That the King has continued to write letters to friends throughout his cancer treatment isn’t surprising. Neither is some of the content of these letters, revealed over the weekend.
According to one pen pal, our 75-year-old monarch spoke of his “somewhat battered health”. Another said he complained about feeling like a “caged lion” while stuck at home, yet wrote about his “determination” to beat cancer. But here’s what had me doing a double take: apparently, the King’s writing was “full of exclamation marks”.
I’m sorry – what? I realise that the rules of punctuation have been rewritten by twenty-somethings who will eschew full stops (stern enough to count as “microaggressions”) alongside capital letters (alienatingly formal) but persist in peppering every utterance with exclamation marks, only this is the very opposite of a Gen-Zer. This is the King!
As he celebrates the first anniversary of his coronation, could it be that His Majesty has become infected by exclamation-mark-itis? You’ll remember that in Chekhov’s short story, The Exclamation Mark, the author presents us with a kind of parody of Scrooge’s nightmare visions in A Christmas Carol: a world in which even the most banal sentiment is either emphatic or euphoric, and every sentence adorned with the sickliest form of punctuation out there, the candy floss of typographical symbols.

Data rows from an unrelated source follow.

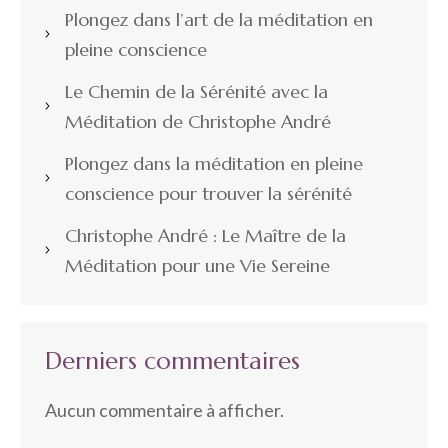
Plongez dans l’art de la méditation en
pleine conscience
Le Chemin de la Sérénité avec la
Méditation de Christophe André
Plongez dans la méditation en pleine
conscience pour trouver la sérénité
Christophe André : Le Maître de la
Méditation pour une Vie Sereine
Derniers commentaires
Aucun commentaire à afficher.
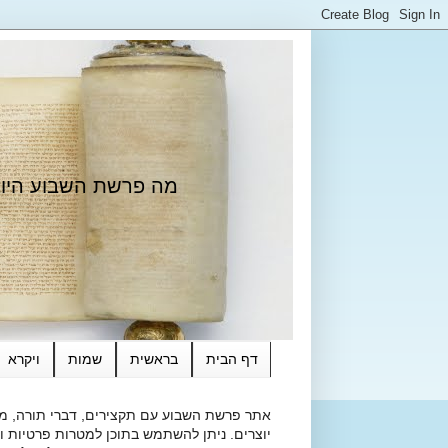
מה פרשת השבוע היום?
דף הבית
בראשית
שמות
ויקרא
אתר פרשת השבוע עם תקצירים, דברי תורה, מאמ
יוצרים. ניתן להשתמש בתוכן למטרות פרטיות ולא מסחרי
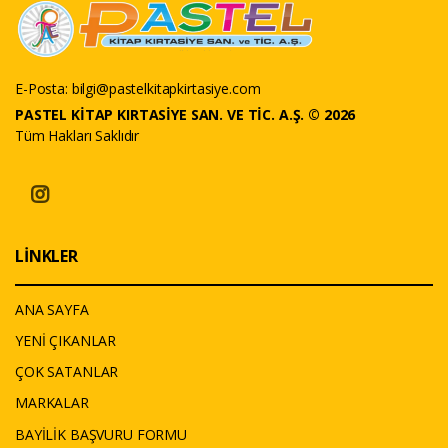
E-Posta:
bilgi@pastelkitapkirtasiye.com
PASTEL KİTAP KIRTASİYE SAN. VE TİC. A.Ş. © 2026
Tüm Hakları Saklıdır
LİNKLER
ANA SAYFA
YENİ ÇIKANLAR
ÇOK SATANLAR
MARKALAR
BAYİLİK BAŞVURU FORMU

That world is the one we now live in. Indeed, so contagious is exclamation-mark-itis in digital communications that I regularly have to go through my own emails taking them out before pressing send. But I’ve realised why I put them in there in the first place. Above all, exclamation marks are people-pleasers. They’re there to reassure people that “I’m OK”, and if that’s what the King wants to put across to his friends, I’m not going to fault the impulse. In fact, I find it very touching.